= WORK REQUIRED =
Search the records that follow and extract every line containing the string "areas".

= TASK INPUT =
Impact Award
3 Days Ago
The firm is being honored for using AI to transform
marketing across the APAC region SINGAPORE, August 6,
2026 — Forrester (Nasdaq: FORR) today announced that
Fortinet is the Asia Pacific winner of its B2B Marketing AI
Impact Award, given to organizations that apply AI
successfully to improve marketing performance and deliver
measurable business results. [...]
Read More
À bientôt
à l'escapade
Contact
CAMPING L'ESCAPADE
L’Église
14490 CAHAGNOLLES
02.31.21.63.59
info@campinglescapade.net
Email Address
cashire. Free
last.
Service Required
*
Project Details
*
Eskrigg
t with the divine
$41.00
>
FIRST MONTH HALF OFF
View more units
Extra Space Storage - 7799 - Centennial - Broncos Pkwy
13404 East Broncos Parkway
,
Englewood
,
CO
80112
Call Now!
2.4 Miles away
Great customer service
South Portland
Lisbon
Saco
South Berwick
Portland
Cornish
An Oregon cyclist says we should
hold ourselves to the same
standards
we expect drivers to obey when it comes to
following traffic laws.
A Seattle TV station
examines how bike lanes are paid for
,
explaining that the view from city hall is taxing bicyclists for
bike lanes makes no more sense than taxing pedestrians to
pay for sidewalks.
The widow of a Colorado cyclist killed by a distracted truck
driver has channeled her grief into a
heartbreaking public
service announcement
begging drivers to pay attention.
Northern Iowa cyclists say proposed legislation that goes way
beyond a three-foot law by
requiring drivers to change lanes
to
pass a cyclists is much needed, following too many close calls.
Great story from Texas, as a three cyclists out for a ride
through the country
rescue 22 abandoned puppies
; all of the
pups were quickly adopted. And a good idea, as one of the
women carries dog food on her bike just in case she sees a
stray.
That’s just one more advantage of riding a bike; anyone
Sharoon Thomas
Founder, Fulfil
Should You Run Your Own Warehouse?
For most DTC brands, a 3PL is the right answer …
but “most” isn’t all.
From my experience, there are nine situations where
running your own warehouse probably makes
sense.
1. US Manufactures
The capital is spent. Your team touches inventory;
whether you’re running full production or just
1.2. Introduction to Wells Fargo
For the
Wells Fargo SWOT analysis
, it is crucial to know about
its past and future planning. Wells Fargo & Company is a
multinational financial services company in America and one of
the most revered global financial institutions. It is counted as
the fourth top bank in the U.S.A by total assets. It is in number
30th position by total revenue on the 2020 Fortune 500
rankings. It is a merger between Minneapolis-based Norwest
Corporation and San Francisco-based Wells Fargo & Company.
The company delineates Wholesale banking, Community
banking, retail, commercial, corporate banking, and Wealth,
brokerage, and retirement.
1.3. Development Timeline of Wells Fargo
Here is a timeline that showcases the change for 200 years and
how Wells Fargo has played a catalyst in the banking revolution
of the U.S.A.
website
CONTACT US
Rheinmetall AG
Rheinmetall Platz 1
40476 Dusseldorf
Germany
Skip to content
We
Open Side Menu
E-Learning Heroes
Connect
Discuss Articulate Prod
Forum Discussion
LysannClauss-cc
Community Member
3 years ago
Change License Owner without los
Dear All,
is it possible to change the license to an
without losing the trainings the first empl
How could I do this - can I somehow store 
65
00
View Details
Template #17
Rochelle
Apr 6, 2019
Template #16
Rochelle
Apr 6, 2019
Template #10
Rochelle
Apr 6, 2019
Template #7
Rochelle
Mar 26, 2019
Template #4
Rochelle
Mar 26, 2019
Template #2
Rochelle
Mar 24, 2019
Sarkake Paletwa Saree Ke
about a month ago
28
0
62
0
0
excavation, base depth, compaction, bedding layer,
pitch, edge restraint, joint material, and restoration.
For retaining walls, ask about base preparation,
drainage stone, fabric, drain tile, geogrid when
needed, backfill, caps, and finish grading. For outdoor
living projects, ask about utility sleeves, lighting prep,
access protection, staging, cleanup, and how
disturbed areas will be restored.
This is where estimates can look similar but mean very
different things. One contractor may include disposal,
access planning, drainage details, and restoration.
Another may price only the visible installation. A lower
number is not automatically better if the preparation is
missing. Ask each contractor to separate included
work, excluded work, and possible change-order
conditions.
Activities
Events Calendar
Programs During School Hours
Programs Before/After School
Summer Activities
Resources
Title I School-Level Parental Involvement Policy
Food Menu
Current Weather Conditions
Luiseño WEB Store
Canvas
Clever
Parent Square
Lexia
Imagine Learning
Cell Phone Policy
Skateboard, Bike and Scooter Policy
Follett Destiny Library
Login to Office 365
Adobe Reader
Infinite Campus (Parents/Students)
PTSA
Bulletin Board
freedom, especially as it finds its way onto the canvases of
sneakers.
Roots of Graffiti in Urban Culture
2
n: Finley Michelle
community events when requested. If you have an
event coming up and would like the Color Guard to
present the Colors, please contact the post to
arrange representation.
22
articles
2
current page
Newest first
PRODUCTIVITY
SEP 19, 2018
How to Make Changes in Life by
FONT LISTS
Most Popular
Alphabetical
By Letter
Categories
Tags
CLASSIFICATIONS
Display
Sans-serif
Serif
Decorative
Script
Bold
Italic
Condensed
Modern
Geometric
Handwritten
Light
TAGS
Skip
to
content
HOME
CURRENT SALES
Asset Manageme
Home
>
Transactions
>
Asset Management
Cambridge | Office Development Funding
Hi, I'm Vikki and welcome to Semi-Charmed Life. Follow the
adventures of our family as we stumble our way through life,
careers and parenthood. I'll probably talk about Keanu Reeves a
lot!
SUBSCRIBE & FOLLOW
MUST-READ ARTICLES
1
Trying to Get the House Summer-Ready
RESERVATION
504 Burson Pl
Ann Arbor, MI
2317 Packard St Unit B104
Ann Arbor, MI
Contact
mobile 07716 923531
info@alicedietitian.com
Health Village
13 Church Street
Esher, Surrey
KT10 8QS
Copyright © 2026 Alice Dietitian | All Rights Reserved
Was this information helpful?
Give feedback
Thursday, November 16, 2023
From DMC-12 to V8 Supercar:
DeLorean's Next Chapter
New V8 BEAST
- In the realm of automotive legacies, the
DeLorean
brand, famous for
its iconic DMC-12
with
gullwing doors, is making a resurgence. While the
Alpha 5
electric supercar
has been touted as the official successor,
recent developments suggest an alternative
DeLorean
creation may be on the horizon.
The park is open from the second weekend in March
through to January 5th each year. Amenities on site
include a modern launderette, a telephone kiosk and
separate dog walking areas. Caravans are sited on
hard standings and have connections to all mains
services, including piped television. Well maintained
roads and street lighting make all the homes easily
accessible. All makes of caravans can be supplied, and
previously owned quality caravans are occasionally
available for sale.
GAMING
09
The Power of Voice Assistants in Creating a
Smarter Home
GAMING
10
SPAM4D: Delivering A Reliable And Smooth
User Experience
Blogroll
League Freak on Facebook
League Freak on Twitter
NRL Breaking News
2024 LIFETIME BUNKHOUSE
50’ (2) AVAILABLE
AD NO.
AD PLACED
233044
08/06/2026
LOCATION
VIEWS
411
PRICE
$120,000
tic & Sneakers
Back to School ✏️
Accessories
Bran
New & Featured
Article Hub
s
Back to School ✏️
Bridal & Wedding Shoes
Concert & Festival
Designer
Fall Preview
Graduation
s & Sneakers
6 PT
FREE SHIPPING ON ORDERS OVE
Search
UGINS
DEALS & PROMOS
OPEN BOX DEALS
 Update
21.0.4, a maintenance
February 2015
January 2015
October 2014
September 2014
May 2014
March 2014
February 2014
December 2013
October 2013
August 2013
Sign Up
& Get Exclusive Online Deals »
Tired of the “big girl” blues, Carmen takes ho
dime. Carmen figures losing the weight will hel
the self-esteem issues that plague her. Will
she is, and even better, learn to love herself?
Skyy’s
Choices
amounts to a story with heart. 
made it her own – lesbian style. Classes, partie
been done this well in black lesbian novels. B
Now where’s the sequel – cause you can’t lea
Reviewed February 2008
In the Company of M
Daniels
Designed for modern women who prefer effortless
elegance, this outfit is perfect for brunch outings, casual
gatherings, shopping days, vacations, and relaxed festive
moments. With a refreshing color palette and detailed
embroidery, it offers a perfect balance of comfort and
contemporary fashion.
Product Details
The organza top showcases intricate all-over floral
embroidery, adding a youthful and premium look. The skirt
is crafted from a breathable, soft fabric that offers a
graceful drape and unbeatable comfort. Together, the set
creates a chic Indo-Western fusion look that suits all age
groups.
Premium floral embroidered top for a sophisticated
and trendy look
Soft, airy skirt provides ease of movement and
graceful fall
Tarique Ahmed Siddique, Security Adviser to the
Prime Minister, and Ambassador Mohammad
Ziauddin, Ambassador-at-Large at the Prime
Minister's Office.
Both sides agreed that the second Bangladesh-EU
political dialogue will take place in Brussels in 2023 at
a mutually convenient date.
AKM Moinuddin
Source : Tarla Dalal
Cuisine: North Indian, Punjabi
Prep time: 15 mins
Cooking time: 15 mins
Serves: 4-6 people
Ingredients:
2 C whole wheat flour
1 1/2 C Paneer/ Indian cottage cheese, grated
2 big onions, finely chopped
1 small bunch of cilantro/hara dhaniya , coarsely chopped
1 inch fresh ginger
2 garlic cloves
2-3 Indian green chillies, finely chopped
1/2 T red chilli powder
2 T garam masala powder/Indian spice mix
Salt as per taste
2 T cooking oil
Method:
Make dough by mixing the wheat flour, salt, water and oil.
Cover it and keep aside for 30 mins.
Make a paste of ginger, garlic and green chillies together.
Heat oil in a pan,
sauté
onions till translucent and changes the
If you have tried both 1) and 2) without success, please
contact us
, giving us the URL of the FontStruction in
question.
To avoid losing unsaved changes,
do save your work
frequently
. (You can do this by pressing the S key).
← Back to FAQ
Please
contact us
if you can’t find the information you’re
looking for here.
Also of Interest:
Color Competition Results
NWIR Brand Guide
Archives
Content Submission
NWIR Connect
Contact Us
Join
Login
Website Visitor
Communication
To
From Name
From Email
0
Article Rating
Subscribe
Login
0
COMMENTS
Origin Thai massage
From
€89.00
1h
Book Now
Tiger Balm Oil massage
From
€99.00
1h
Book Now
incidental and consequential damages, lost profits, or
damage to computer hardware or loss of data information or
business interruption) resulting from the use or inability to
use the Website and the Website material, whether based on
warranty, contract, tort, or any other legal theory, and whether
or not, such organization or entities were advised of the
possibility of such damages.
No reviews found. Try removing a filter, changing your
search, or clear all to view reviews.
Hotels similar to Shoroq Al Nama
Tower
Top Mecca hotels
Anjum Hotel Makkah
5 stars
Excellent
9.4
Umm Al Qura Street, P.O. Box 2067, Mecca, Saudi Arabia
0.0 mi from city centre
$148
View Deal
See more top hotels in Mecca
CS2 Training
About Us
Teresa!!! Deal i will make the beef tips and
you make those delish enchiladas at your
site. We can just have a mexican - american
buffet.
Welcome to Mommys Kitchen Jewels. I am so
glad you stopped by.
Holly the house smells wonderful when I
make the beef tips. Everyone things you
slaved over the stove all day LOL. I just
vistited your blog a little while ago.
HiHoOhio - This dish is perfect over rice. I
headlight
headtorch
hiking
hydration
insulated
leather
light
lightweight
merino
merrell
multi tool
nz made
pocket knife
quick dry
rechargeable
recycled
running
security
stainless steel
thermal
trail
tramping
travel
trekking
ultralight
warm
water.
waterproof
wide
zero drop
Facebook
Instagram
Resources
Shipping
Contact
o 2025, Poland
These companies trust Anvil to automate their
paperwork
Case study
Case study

= ANSWER TO THIS EXERCISE =
disturbed areas will be restored.
separate dog walking areas. Caravans are sited on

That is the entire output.